The Jon Stickley Trio brings a hard-to-describe energy to newgrass genre


The gypsy jazz, bluegrass, newgrass and sometimes folk punk Jon Stickley Trio is described by Guitar Player Magazine as a "genre-defying and cinematic instrumental trio, whose deep grooves, innovative flatpicking, and sultry-spacy violin moves the listener's head, heart, and feet. It's not your father's acoustic-guitar music ... Stickley's Martin [guitar] churns out a mixture of bluegrass, Chuck Berry, metal, prog, grunge, and assorted other genres--all thoroughly integrated into a personal style."

Musician Jon Stickley said this is the most significant year yet for the trio named after him. They are on a three and a half week cross-country jag with Taos toward the tail end of the tour. Stickley said the band had played the Taos Mesa Brewery before. "We love the weird UFO-inspired vibe of the venue. Taos has extraordinary energy; it's magical."

The band returns for a Tuesday (April 17) show at 6 p.m. at the Taos Mesa Brewing Mothership, 20 ABC Mesa Road, off U.S. 64 west.

"It's an intense time in the world, and our music is a little rebellious," Jon Stickley said about his music. "I've got a punk ethos about music and things that happen in the world affect what I write."

He said he has seen "an increase in people getting more tuned in to a grassroots-word-of-mouth way of finding out what's happening and a return to the roots of Americana." He cites the early influences on his music, starting with grunge and Nirvana, which he was listening to in middle school.

Later, he discovered bluegrass through a banjo-playing friend, and the trio has been the next natural progression. His most significant influences as a musician and songwriter are David Grissom and guitarist Tony Rice.

The trio lineup was a consistent duo for its first six years with frontman Stickley and fiddler Lyndsay Pruett. That all changed earlier this year with the addition of drummer Hunter Deacon, who Stickley says brings fresh ideas and is "more improvisational and slightly jazzy."

Deacon is both classically trained and boasts heavy jazz influences. Hailing from Knoxville, Tennessee, Hunter studied with drummer Keith Brown and received a degree in studio music and jazz from the University of Tennessee.

Deacon went on to complete a six-month residency at a jazz club in Hangzhou, China. He has played with Scott Miller and the Commonwealth, toured the country with Sam Lewis and performed with guitarist and composer Mike Baggetta.

The trio's performance at this year's Savannah Stopover Festival was named, "One of the most buzzed-about shows" by American television's Kevin Wierzbicki on the AXS Channel. Wierzbicki said, "The trio played a hopped-up set of jazzy violin-driven tunes that often recalled the frenetic side of jazz fusion violinist Jon Luc Ponty.

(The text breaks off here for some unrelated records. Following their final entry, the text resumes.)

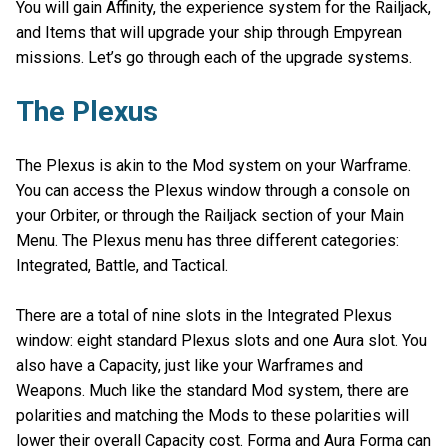
You will gain Affinity, the experience system for the Railjack,
and Items that will upgrade your ship through Empyrean
missions. Let’s go through each of the upgrade systems.
The Plexus
The Plexus is akin to the Mod system on your Warframe.
You can access the Plexus window through a console on
your Orbiter, or through the Railjack section of your Main
Menu. The Plexus menu has three different categories:
Integrated, Battle, and Tactical.
There are a total of nine slots in the Integrated Plexus
window: eight standard Plexus slots and one Aura slot. You
also have a Capacity, just like your Warframes and
Weapons. Much like the standard Mod system, there are
polarities and matching the Mods to these polarities will
lower their overall Capacity cost. Forma and Aura Forma can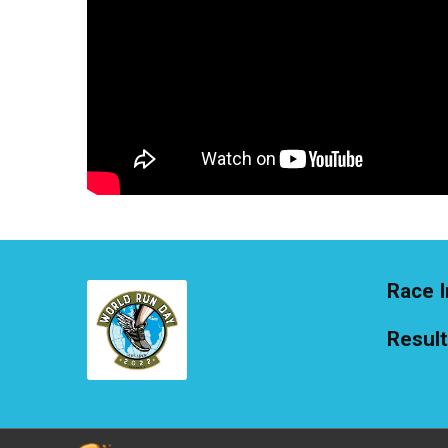
Race I
Resul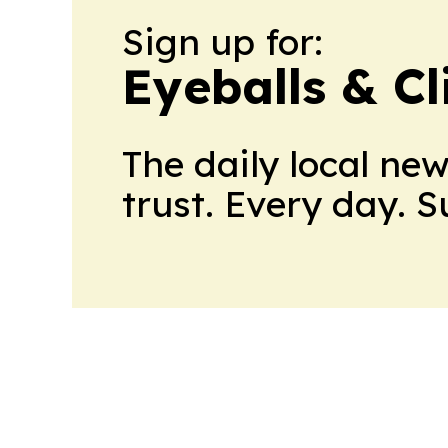
Sign up for:
Eyeballs & Cl
The daily local ne
trust. Every day. 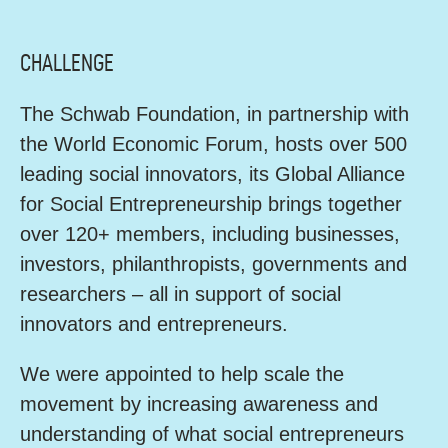
CHALLENGE
The Schwab Foundation, in partnership with
the World Economic Forum, hosts over 500
leading social innovators, its Global Alliance
for Social Entrepreneurship brings together
over 120+ members, including businesses,
investors, philanthropists, governments and
researchers – all in support of social
innovators and entrepreneurs.
We were appointed to help scale the
movement by increasing awareness and
understanding of what social entrepreneurs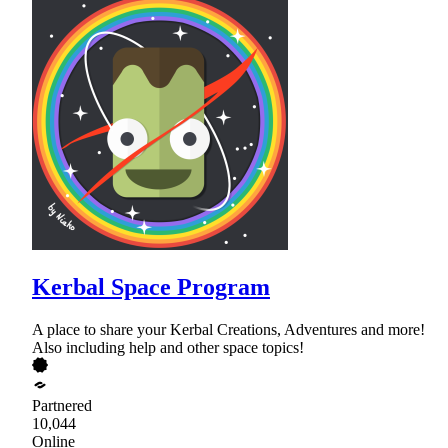
Kerbal Space Program
A place to share your Kerbal Creations, Adventures and more!
Also including help and other space topics!
Partnered
10,044
Online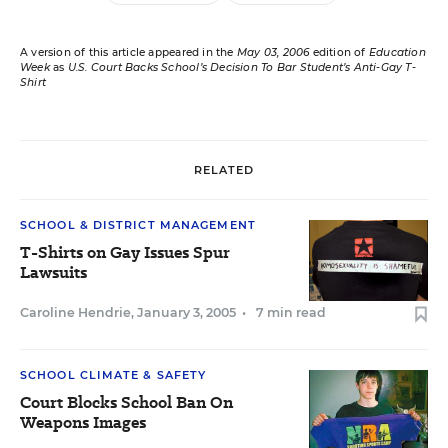
A version of this article appeared in the
May 03, 2006
edition of
Education
Week
as
U.S. Court Backs School’s Decision To Bar Student’s Anti-Gay T-
Shirt
RELATED
SCHOOL & DISTRICT MANAGEMENT
T-Shirts on Gay Issues Spur
Lawsuits
Caroline Hendrie
,
January 3, 2005
•
7 min read
SCHOOL CLIMATE & SAFETY
Court Blocks School Ban On
Weapons Images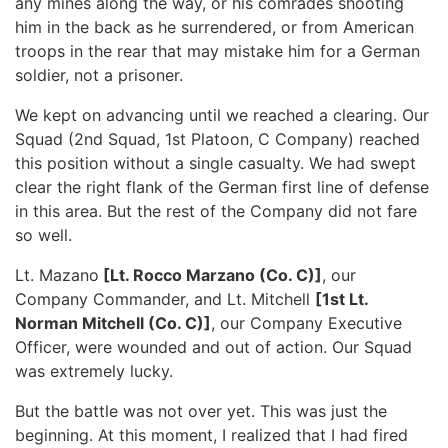
any mines along the way, or his comrades shooting
him in the back as he surrendered, or from American
troops in the rear that may mistake him for a German
soldier, not a prisoner.
We kept on advancing until we reached a clearing. Our
Squad (2nd Squad, 1st Platoon, C Company) reached
this position without a single casualty. We had swept
clear the right flank of the German first line of defense
in this area. But the rest of the Company did not fare
so well.
Lt. Mazano
[Lt. Rocco Marzano (Co. C)]
, our
Company Commander, and Lt. Mitchell
[1st Lt.
Norman Mitchell (Co. C)]
, our Company Executive
Officer, were wounded and out of action. Our Squad
was extremely lucky.
But the battle was not over yet. This was just the
beginning. At this moment, I realized that I had fired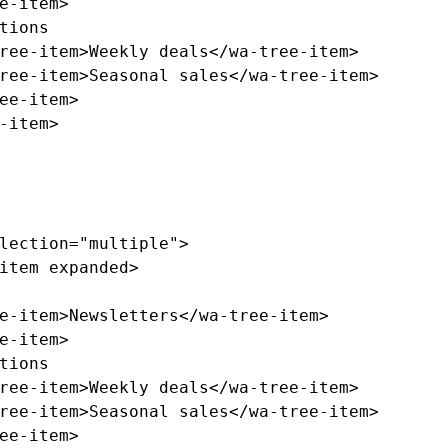
e-item>
ree-item>
Weekly deals
</wa-tree-item>
ree-item>
Seasonal sales
</wa-tree-item>
ee-item>
-item>
lection=
"multiple"
>
item
expanded
>
e-item>
Newsletters
</wa-tree-item>
e-item>
ree-item>
Weekly deals
</wa-tree-item>
ree-item>
Seasonal sales
</wa-tree-item>
ee-item>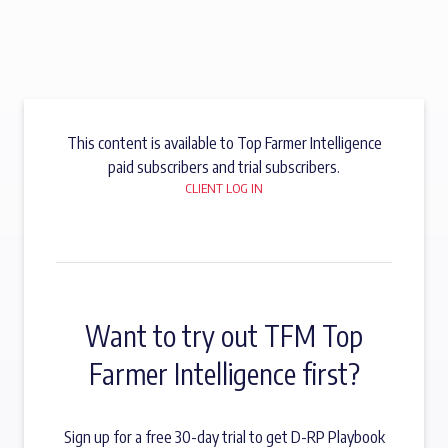
This content is available to Top Farmer Intelligence
paid subscribers and trial subscribers.
CLIENT LOG IN
Want to try out TFM Top
Farmer Intelligence first?
Sign up for a free 30-day trial to get D-RP Playbook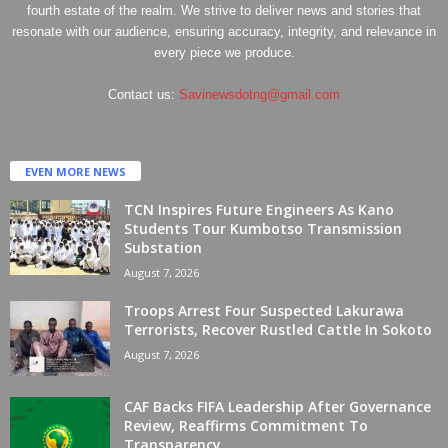
fourth estate of the realm. We strive to deliver news and stories that
resonate with our audience, ensuring accuracy, integrity, and relevance in
every piece we produce.
Contact us:
Savinewsdotng@gmail.com
EVEN MORE NEWS
TCN Inspires Future Engineers As Kano
Students Tour Kumbotso Transmission
Substation
August 7, 2026
Troops Arrest Four Suspected Lakurawa
Terrorists, Recover Rustled Cattle In Sokoto
August 7, 2026
CAF Backs FIFA Leadership After Governance
Review, Reaffirms Commitment To
Transparency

Pruett and Stickley played so hard at times that their technique could rightfully be called 'shredding,' and some fans at the front of the crowd occasionally broke out their mosh pit moves."

They have released two full-length albums and one EP in the past few years, and been on tour every year since. They met as backup musicians at a gig in Asheville, North Carolina nearly a decade ago.

"The trio feels fresher and hotter than ever," Stickley said. "We've hit our stride in terms of creating tunes that are uniquely us, and that's a really exciting place to be musically. Not to mention we are so stoked to get back to many of our favorite festivals and clubs, and even more excited to play some the ones we've always dreamed of; 2018 will, without a doubt, be our best year yet!"

Stickley said he loves touring because "It gives you a very specific buzz. As you move forward through moments of extreme intensity, pure bliss, sheer emergency, straight-up exhaustion, extreme caffeination, some sadness, some loneliness, lots of happines, and long periods of nothing at all, you become a little numb, yet your sense of awareness and perception becomes heightened.

"It might be kinda like how you feel after going from a hot spring into the cold river and back again. At a certain point, you don't really notice either, but you feel really good."

The band plans to stay at The Abominable Snow Mansion in Arroyo Seco, so they can mingle with the locals, visit the hot springs and enjoy some ice cream at The Taos Cow. "We try to live a balanced life on the road," he said.

Stickley added that Taos can expect a high energy, creatively charged show. "It's going to be the best thing going on in town on a Tuesday night."